Page MenuHomePhabricator

Investigate massive increase in htmlCacheUpdate jobs in Dec/Jan
Closed, ResolvedPublic

Description

tl;dr - What are the causes for the multiple steps of massive rate increase in the insertion of htmlCacheUpdate jobs shown here? http://graphite.wikimedia.org/render/?width=586&height=308&_salt=1453466175.547&target=MediaWiki.jobqueue.inserts_actual.htmlCacheUpdate.rate&from=-180days

Known background:

  1. Grafana shows massive increase in PURGE methods hitting varnishes starting circa 02:00 UTC on Jan 21: https://grafana.wikimedia.org/dashboard/db/varnish-aggregate-client-status-codes?from=1453148402001&to=1453463631092&var-site=All&var-cache_type=All&var-status_type=1&var-status_type=2&var-status_type=3&var-status_type=4&var-status_type=5&theme=dark
  2. Seems to correlate with T123815 + T124194#1951071 , which is when a job backlogging/throttling issue was "fixed" by making a separate runner for htmlCacheUpdate, which opened the floodgates on those jobs generating cache purges.
  3. But that leaves the question: when did it start piling up in the job queues in the first place and why? Which leads back to the graph linked at the top showing significant and seemingly permanent rate bumps in htmlCacheUpdate job inserts circa Dec 4, Dec 11, and then Jan 20.

Related Objects

Event Timeline

There are a very large number of changes, so older changes are hidden. Show Older Changes

What is that dashboard supposed to be showing? It is very hard to make sense of.

I added it so I can look at the things related to this ticket in one graph (queue size, htmlCacheUpdate pop, htmlCacheUpdate insert/push, purge, scap). I looked at a few other stats related to Wikidata initiated purges. I found nothing more yet than what was already mentioned in this ticket. Found neither evidence for or against as opposed to my guess that these are Wikidata initiated purges. It seems we don't have stats for how many purges Wikidata creates, as similar to templates 1 edit can trigger 100000 or more purges in rare cases with so many inclusions.

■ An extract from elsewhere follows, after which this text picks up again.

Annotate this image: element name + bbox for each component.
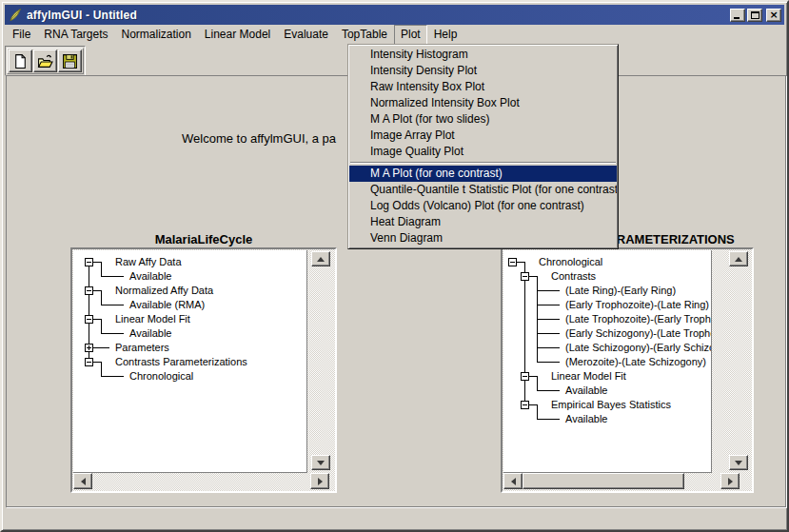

Yeah but the rate increase we're looking at is actually in the htmlCacheUpdate job insertion rate, regardless of magnification due to pages-affected-per-update. I'm surprised that we don't have any logs/data as to the source of those jobs.

As far as I can tell in Wikibase....

  • WikiPageUpdater::scheduleRefereshLinks creates RefreshLinksJobs.
  • These jobs call Content::getSecondaryDataUpdates and AbstractContent which can create LinksUpdates
  • These in turn can create HTMLCacheUpdates

Tracking the number of times wikibase calls scheduleRefreshLinks would be possible but might be rather pointless.
Also these are also currently logged:

wfDebugLog( __CLASS__, __FUNCTION__ . ": scheduling refresh links for " . $title->getText() );

I might be missing somemore HTMLCacheUpdates in wikibase but if I am they are very well hidden!

Distribution of purge URLs by hostname:

[fluorine:/a/mw-log] $ field 7 AdHocDebug.log | sed 's/\.m\./\./' | sort | dist | head
                  Key|Ct     (Pct)    Histogram
    en.wiktionary.org|893075 (18.66%) █████████████████████████████████████████████████████████████████████████████████████████████████████
     fr.wikipedia.org|836392 (17.48%) ██████████████████████████████████████████████████████████████████████████████████████████████▋
commons.wikimedia.org|758195 (15.84%) █████████████████████████████████████████████████████████████████████████████████████▊
     en.wikipedia.org|435543  (9.10%) █████████████████████████████████████████████████▍
     it.wikipedia.org|260668  (5.45%) █████████████████████████████▌
     zh.wikipedia.org|184594  (3.86%) █████████████████████
     ar.wikipedia.org|174000  (3.64%) ███████████████████▊
    ko.wiktionary.org|148310  (3.10%) ████████████████▉
     ko.wikipedia.org| 76192  (1.59%) ████████▋
     th.wikipedia.org| 72084  (1.51%) ████████▎

FYI: Wiktionary isn't supported yet by Wikidata so at least that part can't come from us.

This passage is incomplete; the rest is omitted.